The best way for writers to create exciting characters in their fiction, according to the author, is by psychoanalyzing those characters and themselves. The first glance at the title might lead one to believe that this is just another how-to tome, but in reality, it is a slender crash course in psychology, which many fiction writers of various genres, from highbrow literature to science fiction to whodunits, will find quite helpful.
Many writers, if not most, begin a new story, novel, or script with the idea of a character who will go on some literal or metaphorical journey—otherwise known as the plot. A writer might have an idea of the main character’s personality, but often tries to force the character to conform to the plot, making the story lack realism and the characters fall flat. By getting to know a character from the “inside out,” not only will a writer create a more believable, complicated character, but the character’s personality will guide the story’s action.

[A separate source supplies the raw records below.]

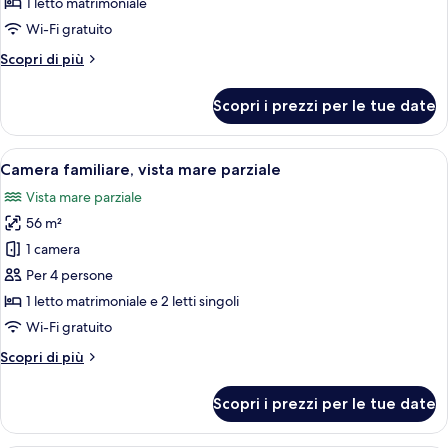
Camera
1 letto matrimoniale
Superior,
Wi-Fi gratuito
vista
Altri
Scopri di più
mare
dettagli
parziale
per
Scopri i prezzi per le tue date
Camera
Superior,
vista
Apri
Camera familiare, vista mare parziale |
6
mare
Camera familiare, vista mare parziale
tutte
parziale
Vista mare parziale
le
56 m²
foto
per
1 camera
Camera
Per 4 persone
familiare,
1 letto matrimoniale e 2 letti singoli
vista
Wi-Fi gratuito
mare
Altri
Scopri di più
parziale
dettagli
per
Scopri i prezzi per le tue date
Camera
familiare,
vista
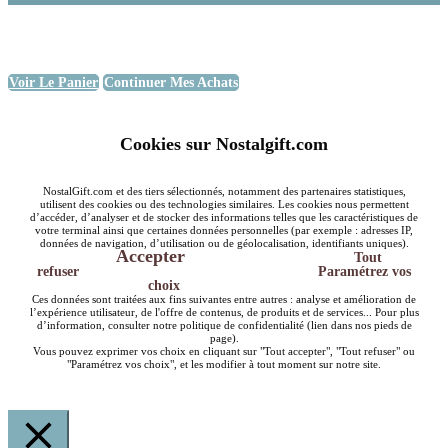
Voir Le Panier
Continuer Mes Achats
Cookies sur Nostalgift.com
NostalGift.com et des tiers sélectionnés, notamment des partenaires statistiques,
utilisent des cookies ou des technologies similaires. Les cookies nous permettent
d’accéder, d’analyser et de stocker des informations telles que les caractéristiques de
votre terminal ainsi que certaines données personnelles (par exemple : adresses IP,
données de navigation, d’utilisation ou de géolocalisation, identifiants uniques).
Accepter
Tout
refuser
Paramétrez vos
choix
Ces données sont traitées aux fins suivantes entre autres : analyse et amélioration de
l’expérience utilisateur, de l'offre de contenus, de produits et de services... Pour plus
d’information, consulter notre politique de confidentialité (lien dans nos pieds de
page).
Vous pouvez exprimer vos choix en cliquant sur "Tout accepter", "Tout refuser" ou
"Paramétrez vos choix", et les modifier à tout moment sur notre site.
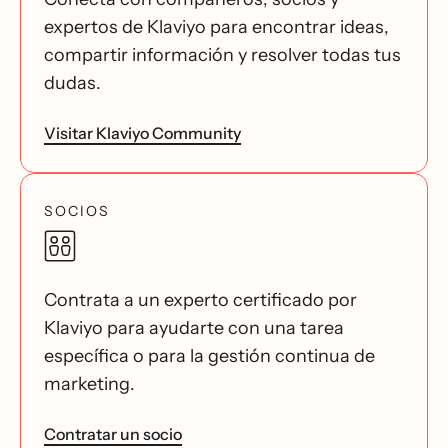
expertos de Klaviyo para encontrar ideas,
compartir información y resolver todas tus
dudas.
Visitar Klaviyo Community
SOCIOS
Contrata a un experto certificado por
Klaviyo para ayudarte con una tarea
específica o para la gestión continua de
marketing.
Contratar un socio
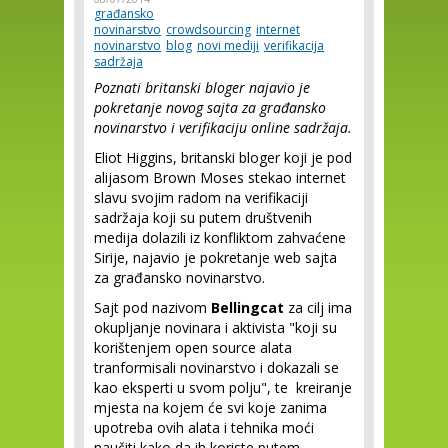
građansko
novinarstvo
crowdsourcing
internet
novinarstvo
blog
novi mediji
verifikacija
sadržaja
Poznati britanski bloger najavio je
pokretanje novog sajta za građansko
novinarstvo i verifikaciju online sadržaja.
Eliot Higgins, britanski bloger koji je pod
alijasom Brown Moses stekao internet
slavu svojim radom na verifikaciji
sadržaja koji su putem društvenih
medija dolazili iz konfliktom zahvaćene
Sirije, najavio je pokretanje web sajta
za građansko novinarstvo.
Sajt pod nazivom
Bellingcat
za cilj ima
okupljanje novinara i aktivista "koji su
korištenjem open source alata
tranformisali novinarstvo i dokazali se
kao eksperti u svom polju", te kreiranje
mjesta na kojem će svi koje zanima
upotreba ovih alata i tehnika moći
naučiti kako da ih koriste putem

Ballon encourages readers to get to know their characters through the freewriting exercises (writing for fifteen minutes in a notebook without stopping) that she provides in each chapter. The exercises include creating a character’s backstory or history; knowing how a character would react in certain traumatic situations; writing about the character’s physical appearance and the way she communicates non-verbally; exploring a character’s addictive behaviors and the reasons for them; and acknowledging any mental illness or personality disorders in characters. Since fictional characters come from the writer who creates them, each exercise starts with the readers analyzing themselves in the same way that they analyze their characters.

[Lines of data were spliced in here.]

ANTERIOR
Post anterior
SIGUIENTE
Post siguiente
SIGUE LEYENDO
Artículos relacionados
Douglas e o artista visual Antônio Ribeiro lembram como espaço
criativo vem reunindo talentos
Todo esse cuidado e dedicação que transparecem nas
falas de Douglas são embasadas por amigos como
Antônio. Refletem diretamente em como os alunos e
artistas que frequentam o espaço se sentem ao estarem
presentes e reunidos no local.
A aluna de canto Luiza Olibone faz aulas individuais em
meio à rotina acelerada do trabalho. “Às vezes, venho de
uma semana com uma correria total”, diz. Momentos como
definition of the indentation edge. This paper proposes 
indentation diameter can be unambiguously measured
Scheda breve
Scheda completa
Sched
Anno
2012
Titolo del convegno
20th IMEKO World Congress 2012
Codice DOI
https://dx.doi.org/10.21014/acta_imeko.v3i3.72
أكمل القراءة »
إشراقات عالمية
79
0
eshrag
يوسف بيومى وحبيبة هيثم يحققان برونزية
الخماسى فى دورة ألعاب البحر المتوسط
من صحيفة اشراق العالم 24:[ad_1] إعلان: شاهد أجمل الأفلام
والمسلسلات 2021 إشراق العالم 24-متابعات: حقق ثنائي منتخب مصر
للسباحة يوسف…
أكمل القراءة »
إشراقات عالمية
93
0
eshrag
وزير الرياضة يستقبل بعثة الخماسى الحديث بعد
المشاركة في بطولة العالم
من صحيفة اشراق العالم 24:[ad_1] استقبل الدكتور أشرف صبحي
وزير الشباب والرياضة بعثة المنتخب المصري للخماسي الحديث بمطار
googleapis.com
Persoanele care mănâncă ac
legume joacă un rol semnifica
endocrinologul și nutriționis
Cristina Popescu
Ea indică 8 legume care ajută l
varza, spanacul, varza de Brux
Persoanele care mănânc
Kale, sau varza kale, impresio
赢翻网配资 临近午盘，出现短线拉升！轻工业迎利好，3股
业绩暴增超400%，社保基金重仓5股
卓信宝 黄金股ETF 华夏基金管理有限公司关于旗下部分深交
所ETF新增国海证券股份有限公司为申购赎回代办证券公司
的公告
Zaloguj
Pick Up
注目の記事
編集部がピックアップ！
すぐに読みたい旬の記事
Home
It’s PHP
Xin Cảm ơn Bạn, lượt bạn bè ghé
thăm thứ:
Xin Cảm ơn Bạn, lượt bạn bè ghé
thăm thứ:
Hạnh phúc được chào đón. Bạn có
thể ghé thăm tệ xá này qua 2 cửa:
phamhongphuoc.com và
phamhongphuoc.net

Ballon is the author of two previous non-fiction books, Blueprint for Writing and The Writer’s Sourcebook. She has taught writing workshops at the UCLA Writer’s Program and the USC School of Cinema and Television. She is also a psychoanalyst who specializes in writers and works as a writing consultant. With each definition of a psychological or writing term, she provides a helpful, accessible example either of her own or from literature. For instance, in the discussion of depression, excerpts or descriptions from Sylvia Plath’s The Bell Jar and Michael Cunningham’s The Hours serve to illustrate the point.
Occasionally, the freewriting exercises can be a little vague on direction, but overall, this excellent advice book is a wonderful source for writers who need a fresh perspective on creating more complex characters, from heroes to villains.